Gen Y (those born in the 1980s) are in the firing line from older generations who see them as idle and entitled. But this Gen Xer thinks they are going to change the world for the better.
Some peers of mine in managerial positions are mystified by the attitude of their younger employees. “It’s like herding cats!” moans my mate Dave. “They want to work their own hours, or from home! And they all but ignore our office dress code.”
Sounds like me when I was an employee; the only difference is I would never have had the guts to challenge my boss. I wish I’d had their chutzpah!
I’ve a great deal of admiration, too, for the way ‘Milennial’ workers aren’t afraid to be professionally promiscuous. The term ‘slash careers’ describes someone with one or more interests. Someone may describe themselves as a photographer-slash-bookkeeper, for instance. In my day, that person would claim they were a bookkeeper, and when pushed they may reveal a side interest in photography and when pushed further they’d most likely admit that photography is where their heart is. Young’uns now are more open about their dual (or multiple!) roles and desires. I really respect that.

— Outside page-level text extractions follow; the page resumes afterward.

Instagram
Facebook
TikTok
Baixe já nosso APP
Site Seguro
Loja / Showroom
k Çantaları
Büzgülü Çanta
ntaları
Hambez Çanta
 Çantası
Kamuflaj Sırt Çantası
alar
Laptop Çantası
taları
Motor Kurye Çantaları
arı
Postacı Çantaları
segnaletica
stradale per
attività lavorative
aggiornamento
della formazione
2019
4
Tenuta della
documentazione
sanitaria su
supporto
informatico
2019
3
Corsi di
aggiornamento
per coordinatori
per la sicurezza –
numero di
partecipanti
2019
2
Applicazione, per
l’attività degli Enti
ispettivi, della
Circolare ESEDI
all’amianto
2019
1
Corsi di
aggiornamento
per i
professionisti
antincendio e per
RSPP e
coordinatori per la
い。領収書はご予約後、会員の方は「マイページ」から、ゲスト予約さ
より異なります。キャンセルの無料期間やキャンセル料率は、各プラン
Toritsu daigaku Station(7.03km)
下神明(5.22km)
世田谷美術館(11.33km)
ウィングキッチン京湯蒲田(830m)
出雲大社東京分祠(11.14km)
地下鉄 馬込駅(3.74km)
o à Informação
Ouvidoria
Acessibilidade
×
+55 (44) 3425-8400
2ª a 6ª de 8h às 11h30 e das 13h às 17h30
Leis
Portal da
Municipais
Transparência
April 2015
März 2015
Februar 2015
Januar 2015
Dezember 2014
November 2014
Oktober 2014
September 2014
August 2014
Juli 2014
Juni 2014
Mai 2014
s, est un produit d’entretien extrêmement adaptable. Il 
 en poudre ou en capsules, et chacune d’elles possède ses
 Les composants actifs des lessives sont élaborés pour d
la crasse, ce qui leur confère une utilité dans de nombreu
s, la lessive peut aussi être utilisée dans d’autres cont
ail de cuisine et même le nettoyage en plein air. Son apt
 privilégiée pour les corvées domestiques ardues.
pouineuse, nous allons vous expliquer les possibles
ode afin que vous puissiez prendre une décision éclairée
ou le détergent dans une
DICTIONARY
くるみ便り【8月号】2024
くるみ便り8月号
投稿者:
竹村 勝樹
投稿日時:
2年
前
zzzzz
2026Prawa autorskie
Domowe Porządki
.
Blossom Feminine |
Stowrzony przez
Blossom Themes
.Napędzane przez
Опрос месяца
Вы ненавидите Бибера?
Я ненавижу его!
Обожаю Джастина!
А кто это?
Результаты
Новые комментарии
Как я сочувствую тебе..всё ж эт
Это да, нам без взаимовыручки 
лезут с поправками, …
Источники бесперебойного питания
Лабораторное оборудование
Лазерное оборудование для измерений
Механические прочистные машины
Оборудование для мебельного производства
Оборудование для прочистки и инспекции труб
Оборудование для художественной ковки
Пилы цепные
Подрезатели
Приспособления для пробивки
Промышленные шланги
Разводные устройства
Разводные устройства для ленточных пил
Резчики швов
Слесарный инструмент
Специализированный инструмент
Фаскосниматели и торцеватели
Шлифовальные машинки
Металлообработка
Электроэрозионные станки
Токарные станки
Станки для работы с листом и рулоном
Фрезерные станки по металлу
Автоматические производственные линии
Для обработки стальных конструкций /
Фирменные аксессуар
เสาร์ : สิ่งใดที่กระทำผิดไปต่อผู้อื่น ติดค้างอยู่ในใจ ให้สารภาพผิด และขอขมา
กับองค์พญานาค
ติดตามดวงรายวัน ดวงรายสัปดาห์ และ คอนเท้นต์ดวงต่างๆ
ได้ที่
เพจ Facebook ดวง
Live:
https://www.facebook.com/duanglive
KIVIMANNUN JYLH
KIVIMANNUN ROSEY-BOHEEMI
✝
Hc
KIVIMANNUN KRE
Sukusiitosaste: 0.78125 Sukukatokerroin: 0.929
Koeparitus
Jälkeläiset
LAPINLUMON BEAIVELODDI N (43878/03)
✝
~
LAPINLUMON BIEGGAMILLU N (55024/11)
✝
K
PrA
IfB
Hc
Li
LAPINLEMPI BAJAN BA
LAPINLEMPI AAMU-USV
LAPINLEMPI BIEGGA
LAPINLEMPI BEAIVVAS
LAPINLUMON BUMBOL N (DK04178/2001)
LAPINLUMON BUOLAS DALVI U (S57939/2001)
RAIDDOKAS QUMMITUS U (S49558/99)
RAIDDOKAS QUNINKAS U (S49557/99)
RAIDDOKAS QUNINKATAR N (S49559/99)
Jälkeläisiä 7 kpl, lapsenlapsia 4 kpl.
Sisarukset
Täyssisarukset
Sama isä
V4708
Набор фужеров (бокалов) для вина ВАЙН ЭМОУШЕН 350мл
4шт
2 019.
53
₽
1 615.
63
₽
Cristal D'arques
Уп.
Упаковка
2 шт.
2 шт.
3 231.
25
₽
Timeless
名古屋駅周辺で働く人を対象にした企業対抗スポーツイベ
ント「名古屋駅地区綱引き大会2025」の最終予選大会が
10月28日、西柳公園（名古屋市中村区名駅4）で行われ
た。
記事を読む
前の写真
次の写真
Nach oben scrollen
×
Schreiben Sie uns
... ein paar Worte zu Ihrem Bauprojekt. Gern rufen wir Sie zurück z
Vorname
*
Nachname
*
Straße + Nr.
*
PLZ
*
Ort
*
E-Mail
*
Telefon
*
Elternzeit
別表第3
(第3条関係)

Gen Y have a different approach to entrepreneurship, too. It used to be that succeeding as an entrepreneur meant building a big business. Whereas Drew, a Millennial commenter on this piece in Inc magazine (which I read after having the idea for this article – honest) says “I don’t want millions, just to live comfortably. I want to enjoy my wife and kids, my friends. Life is more than work, and if I can create a company that … gives me time to pursue other passions … then that’s what I’m going to go for.”
Want more articles like this? Check out the choosing a career section.
The author of the Inc article, Norm Brodsky says “Members of the post-Millennial generation won’t wait until they already have jobs before starting businesses. They’ll be planning for their independence from the get-go.”
How inspiring is that?
When I look to the future, I see a dextrous and able bunch of people who devote a decent amount of time to work they enjoy. They also devote plenty of time to their family, friends and communities. They’re judged by their output, not by the hours they’re at a desk (or ‘facetime’). Work may get produced from home, or in offices, alone or in collaboration, depending on what suits.
In other words, I see the solo revolution Robert and I predicted in 2005 come to full fruition.
And viva that revolution! It’s in great hands.
Do you agree Gen Y are setting themselves up for a brighter future?